1. If you mess up the command line to the program in a script or pipe, and get a bunch of usage output in stdout, a downstream consumer of that stdout might think its legit program output and try to parse it.
2. If your user actually calls the program with -h or --help, they might want to |less through it to read it on a small terminal screen. Output that to stdout.
3. Generally, you can always tell if something is going wrong by grepping for errors or warnings a single stream (stderr), or by looking for a nonzero exit code.
But your general principle applies: Output expected by the user -> stdout. Diagnostic output or output incidental to the program's operation or errors -> stderr.
1: https://pubs.opengroup.org/onlinepubs/9799919799/functions/s...
I'll use ffmpeg as an example of being an edge case. It's hard to get ffmpeg to give a nonzero exit code. What might be a problem for the user wasn't necessarily a problem for the app, so the app thinks it is completed and does its thing exiting with zero. For example, if a file is being read as input that is corrupted causing ffmpeg to no longer be able to read from the source, it will happily close your file cleanly so it is usable (just shorter than expected) and report it completed successfully. If all you do is check the exit code, you'll think your file is completed.

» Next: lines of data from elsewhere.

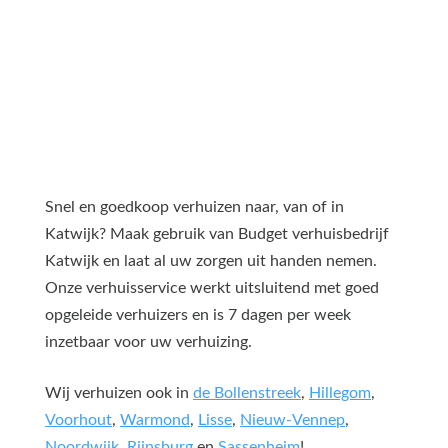
Snel en goedkoop verhuizen naar, van of in
Katwijk? Maak gebruik van Budget verhuisbedrijf
Katwijk en laat al uw zorgen uit handen nemen.
Onze verhuisservice werkt uitsluitend met goed
opgeleide verhuizers en is 7 dagen per week
inzetbaar voor uw verhuizing.
Wij verhuizen ook in
de Bollenstreek
,
Hillegom
,
Voorhout
,
Warmond
,
Lisse
,
Nieuw-Vennep
,
Noordwijk
,
Rijnsburg
en
Sassenheim
!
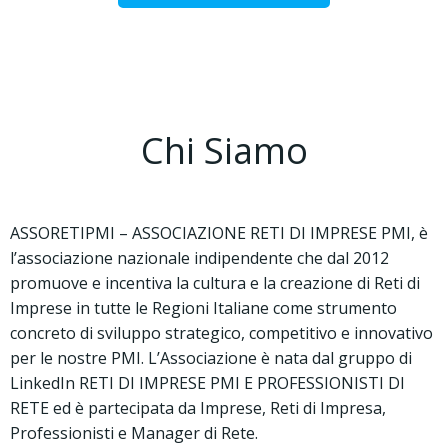
Chi Siamo
ASSORETIPMI – ASSOCIAZIONE RETI DI IMPRESE PMI, è
l’associazione nazionale indipendente che dal 2012
promuove e incentiva la cultura e la creazione di Reti di
Imprese in tutte le Regioni Italiane come strumento
concreto di sviluppo strategico, competitivo e innovativo
per le nostre PMI. L’Associazione è nata dal gruppo di
LinkedIn RETI DI IMPRESE PMI E PROFESSIONISTI DI
RETE ed è partecipata da Imprese, Reti di Impresa,
Professionisti e Manager di Rete.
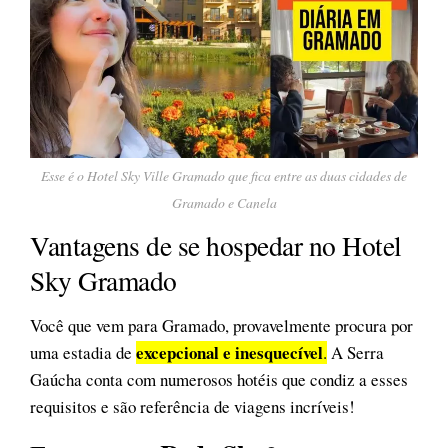
Esse é o Hotel Sky Ville Gramado que fica entre as duas cidades de
Gramado e Canela
Vantagens de se hospedar no Hotel
Sky Gramado
Você que vem para Gramado, provavelmente procura por
excepcional e inesquecível
uma estadia de
.
A Serra
Gaúcha conta com numerosos hotéis que condiz a esses
requisitos e são referência de viagens incríveis!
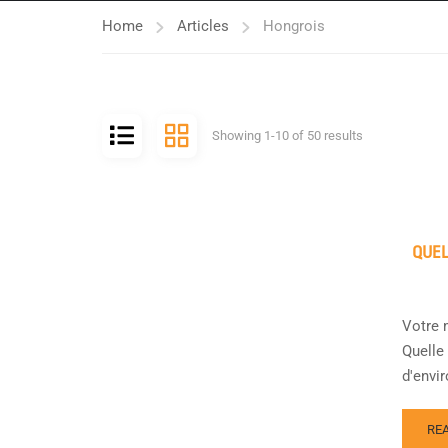
Home
Articles
Hongrois
Showing 1-10 of 50 results
QUEL
Votre 
Quelle
d'envir
RE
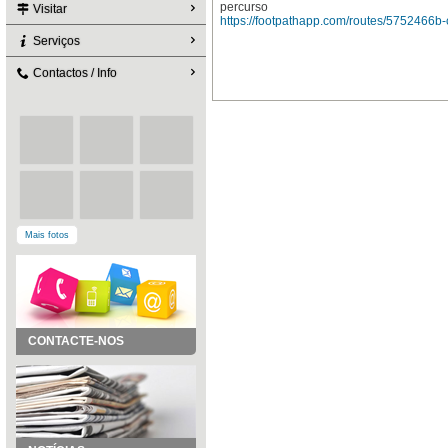
percurso
Visitar
https://footpathapp.com/routes/5752466
Serviços
Contactos / Info
Mais fotos
CONTACTE-NOS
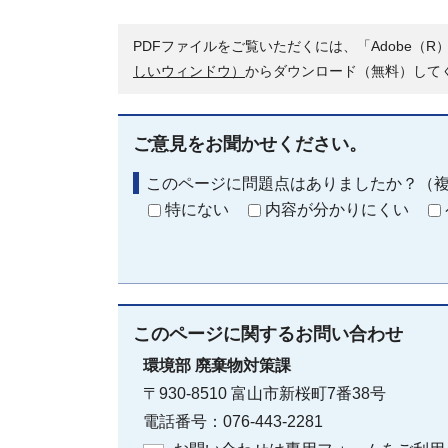
PDFファイルをご覧いただくには、「Adobe（R）
しいウィンドウ）
からダウンロード（無料）して
ご意見をお聞かせください。
このページに問題点はありましたか？（
特にない
内容が分かりにくい
このページに関する
お問い合わせ
環境部
廃棄物対策課
〒930-8510 富山市新桜町7番38号
電話番号：076-443-2281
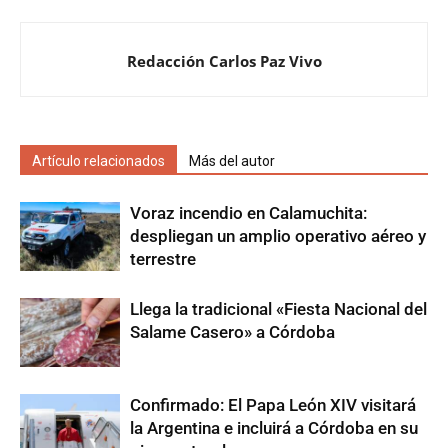
Redacción Carlos Paz Vivo
Artículo relacionados
Más del autor
Voraz incendio en Calamuchita:
despliegan un amplio operativo aéreo y
terrestre
Llega la tradicional «Fiesta Nacional del
Salame Casero» a Córdoba
Confirmado: El Papa León XIV visitará
la Argentina e incluirá a Córdoba en su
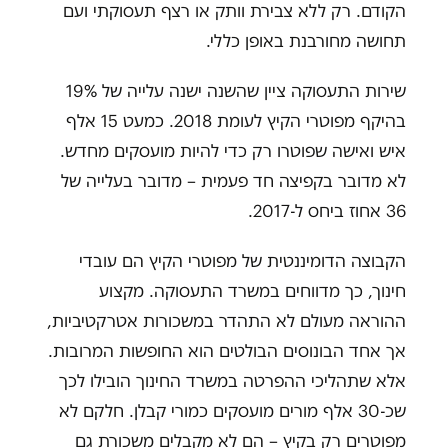
הקודם. רק ללא צבירת וותק או רצף תעסוקתי ועם
תחושה מחורבנת באופן כללי.
שירות התעסוקה ציין שהשנה ישנה עלייה של 19%
בהיקף מפוטרי הקיץ לעומת 2018. כמעט 15 אלף
איש ואישה שפוטרו רק כדי להיות מועסקים מחדש.
לא מדובר בקפיצה חד פעמית – מדובר בעלייה של
36 אחוז ביחס ל-2017.
הקבוצה הדומיננטית של מפוטרי הקיץ הם עובדי
חינוך, כך מדווחים במשרד התעסוקה. מקצוע
ההוראה מעולם לא התהדר במשכורות אטרקטיביות,
אך אחד הבונוסים הבולטים הוא החופשות המרובות.
אלא שתהליכי ההפרטה במשרד החינוך הובילו לכך
שכ-30 אלף מורים מועסקים כמורי קבלן. חלקם לא
מפוטרים רק בקיץ – הם לא מקבלים משכורת גם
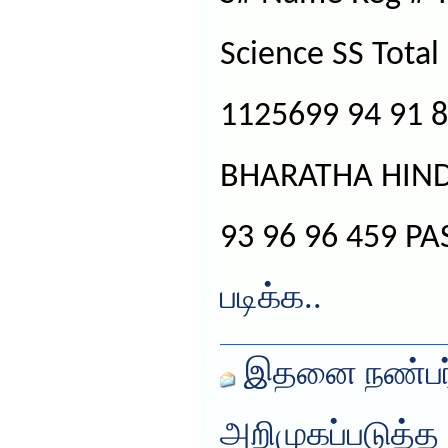
Science SS Total 
1125699 94 91 8
BHARATHA HIND
93 96 96 459 PA
படிக்க..
இதனை நண்பர்
அறிமுகப்படுத்த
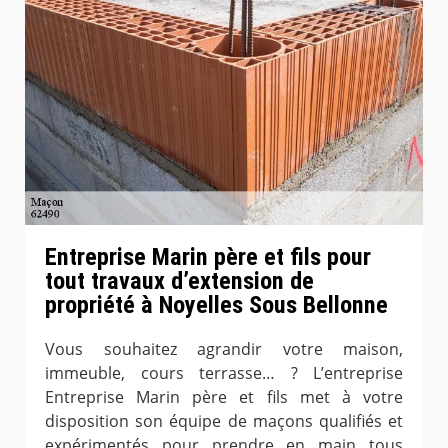
Entreprise Marin père et fils pour
tout travaux d’extension de
propriété à Noyelles Sous Bellonne
Vous souhaitez agrandir votre maison,
immeuble, cours terrasse… ? L’entreprise
Entreprise Marin père et fils met à votre
disposition son équipe de maçons qualifiés et
expérimentés pour prendre en main tous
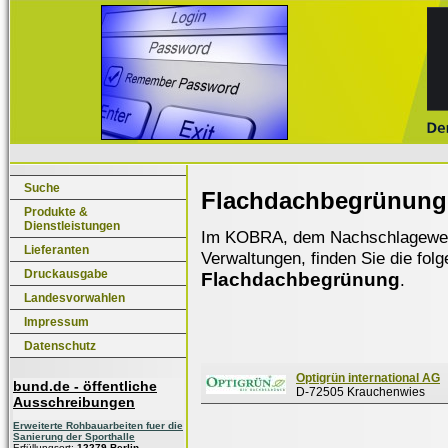
Suche
Flachdachbegrünung
Produkte &
Dienstleistungen
Im KOBRA, dem Nachschlagewerk f
Lieferanten
Verwaltungen, finden Sie die fol
Druckausgabe
Flachdachbegrünung
.
Landesvorwahlen
Impressum
Datenschutz
Optigrün international AG
bund.de - öffentliche
D-72505 Krauchenwies
Ausschreibungen
Erweiterte Rohbauarbeiten fuer die
Sanierung der Sporthalle
Erfüllungsort:
12279 Berlin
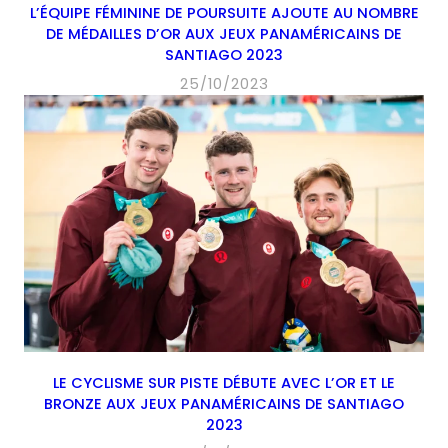
L’ÉQUIPE FÉMININE DE POURSUITE AJOUTE AU NOMBRE
DE MÉDAILLES D’OR AUX JEUX PANAMÉRICAINS DE
SANTIAGO 2023
25/10/2023
LE CYCLISME SUR PISTE DÉBUTE AVEC L’OR ET LE
BRONZE AUX JEUX PANAMÉRICAINS DE SANTIAGO
2023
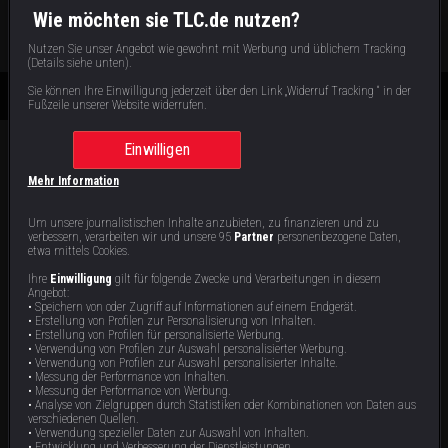
S
2
: E
8
|
44
min
|
Endlich Papa sein
|
Wie möchten sie TLC.de nutzen?
Jetzt ansehen
Nutzen Sie unser Angebot wie gewohnt mit Werbung und üblichem Tracking
(Details siehe unten).
Sie können Ihre Einwilligung jederzeit über den Link „Widerruf Tracking “ in der
Fußzeile unserer Website widerrufen.
Einwilligen
Mehr Information
Staffel 2 | Folgen 8
Alle Videos zur Sendung
Um unsere journalistischen Inhalte anzubieten, zu finanzieren und zu
verbessern, verarbeiten wir und unsere 95
Partner
personenbezogene Daten,
etwa mittels Cookies.
Ihre
Einwilligung
gilt für folgende Zwecke und Verarbeitungen in diesem
Angebot:
• Speichern von oder Zugriff auf Informationen auf einem Endgerät.
• Erstellung von Profilen zur Personalisierung von Inhalten.
• Erstellung von Profilen für personalisierte Werbung.
• Verwendung von Profilen zur Auswahl personalisierter Werbung.
Endlich Papa sein
Sollen wir die OP gleich
• Verwendung von Profilen zur Auswahl personalisierter Inhalte.
• Messung der Performance von Inhalten.
streichen?
• Messung der Performance von Werbung.
Gefangen im eigenen Körper: 271 Kilo,
Crystal hat ihre sexuelle Orientierung
• Analyse von Zielgruppen durch Statistiken oder Kombinationen von Daten aus
Depressionen und ein Lymphödem
jahrelang vor Familie und Freunden
verschiedenen Quellen.
bestimmen Bryans Leben. Vor allem
verheimlicht. Doch dieses
• Verwendung spezieller Daten zur Auswahl von Inhalten.
die Distanz zu seiner kleinen Tochter
Versteckspiel hat zu einer
44 min
44 min
E8
E7
schmerzt. Für sie kämpft er sich
gefährlichen Esssucht geführt. Mit 240
• Entwicklung und Verbesserung der Dienstleistungen.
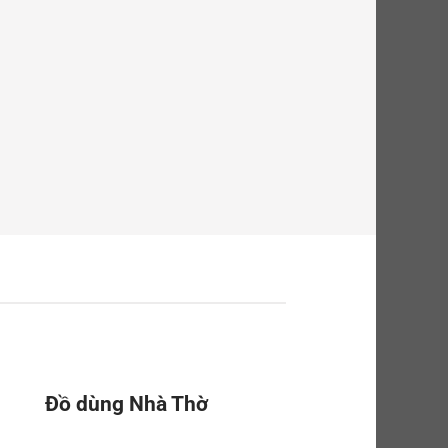
Đồ dùng Nhà Thờ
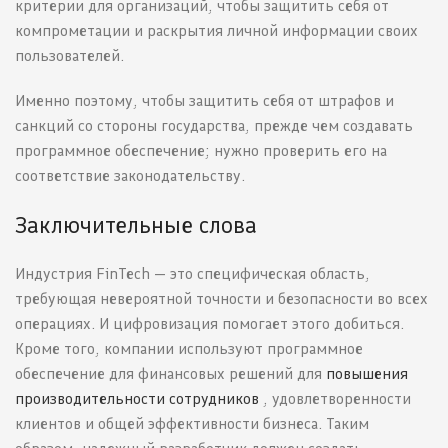
критерии для организаций, чтобы защитить себя от
компрометации и раскрытия личной информации своих
пользователей.
Именно поэтому, чтобы защитить себя от штрафов и
санкций со стороны государства, прежде чем создавать
программное обеспечение; нужно проверить его на
соответствие законодательству.
Заключительные слова
Индустрия FinTech — это специфическая область,
требующая невероятной точности и безопасности во всех
операциях. И цифровизация помогает этого добиться.
Кроме того, компании используют программное
обеспечение для финансовых решений для
повышения
производительности сотрудников
, удовлетворенности
клиентов и общей эффективности бизнеса. Таким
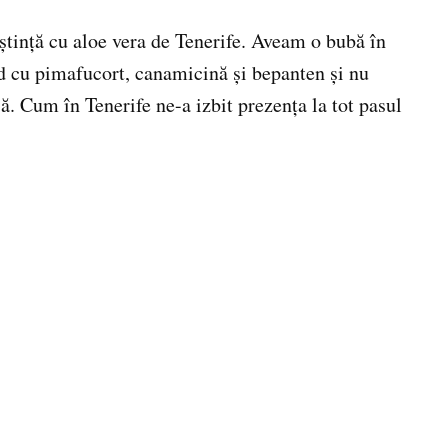
ştinţă cu aloe vera de Tenerife. Aveam o bubă în
nd cu pimafucort, canamicină şi bepanten şi nu
jă. Cum în Tenerife ne-a izbit prezenţa la tot pasul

Much more due diligence is necessary to be sure.
If one wants to use a pager (like I sometimes do, though most of the time I just scroll up), they'll just use `foo 2>&1 | less`.
If user asks a program to print help message, the help text is the processed command output!
1: https://www.gnu.org/prep/standards/html_node/_002d_002dhelp....
In the case of `git diff | grep FOO`, the diff output should go to stdout.
In the case of `git --help | grep FOO` the help output should go to stdout.
In the case of `git --omg-wtf | grep FOO`, it's fine if there is only output on stderr.